I look to the award shows each new year for an overview of the latest highly-regarded films, television and mini series. I eagerly await a peak at clips and make notes accordingly. Rarely disappointed, I most welcome films and stories that broaden my understanding of the human experience. Any added perspective or inspiration from acceptance speeches is icing on the cake.
During tonight’s Golden Globes Meryl Streep held me spellbound with her plea, which went beyond the arts.
Beyond Art to Truth
Meryl Streep called for support of the important role of principled journalism and reminded viewers of the need to hold the powerful to account.
She described “the performance this year that stunned me.” She added: “It sank its hooks in my heart. Not because it was good — there was nothing good about it — but it was effective and did its job…It made its intended audience laugh and show their teeth.”
Still painful to contemplate, Streep referred to our president-elect who callously and openly mocked a reporter on the campaign trail.

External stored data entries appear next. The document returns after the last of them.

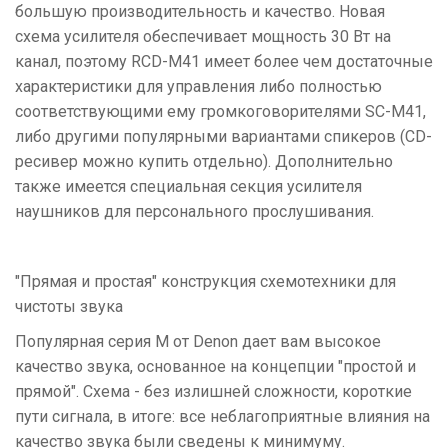
большую производительность и качество. Новая
схема усилителя обеспечивает мощность 30 Вт на
канал, поэтому RCD-M41 имеет более чем достаточные
характеристики для управления либо полностью
соответствующими ему громкоговорителями SC-M41,
либо другими популярными вариантами спикеров (CD-
ресивер можно купить отдельно). Дополнительно
также имеется специальная секция усилителя
наушников для персонального прослушивания.
"Прямая и простая" конструкция схемотехники для
чистоты звука
Популярная серия M от Denon дает вам высокое
качество звука, основанное на концепции "простой и
прямой". Схема - без излишней сложности, короткие
пути сигнала, в итоге: все неблагоприятные влияния на
качество звука были сведены к минимуму.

Turns out the reporter, Serge Kovaleski, was the contact at The New York Times who championed the op-ed piece Miriam Zoll and I co-authored in September 2013, “Selling the Fantasy of Fertility.”
I will be forever grateful to Serge for his willingness not to mock or dismiss our message: we must hold the powerful for-profit fertility industry to account and respect all fertility treatment testimonies and outcomes.
Respect for personal stories and the truth they contain is what allows us as a society to empathize, open our minds and foster a free and courteous society.
That’s just one of many reasons why I’ll be at the Women’s March on Washington January 21. If you’ll be in Washington, D.C. or at another march around the world (Sister Marches here), do let me know in the comments section.
Art and Its Power to Influence
Meryl Streep also quoted the recently departed Carrie Fisher: “Take your broken heart, make it into art.”
Not surprisingly, when I heard that expression our stories, our blogs came to mind. Many originated from broken hearts. Each, I believe, is a form of art — a beautiful expression of the human experience. Story-telling from one person and one generation to another is one of the oldest, most powerful forms of shared communication.
(Note: I’m working with Miriam now on a new initiative to capture our stories. Please stay tuned.)
Meanwhile, on the subject of films, I watched two standouts in particular over the holidays. While neither was nominated for an award, both were powerful and worth viewing. The first, made in New Zealand, is called Hunt for the Wilderpeople.
It’s best to view with no preconceptions. All I will tell you is that it involves a few broken hearts. It will make you choke up. It will make you laugh, and it will remind you of the resilience of the human spirit.
The other film, also delving deeply into love, identity and trauma, was made in Germany. I’ll share that title and what it evoked in a future blog post. What art touched you recently? Welcome your suggestions on films, books or speeches that spoke to you.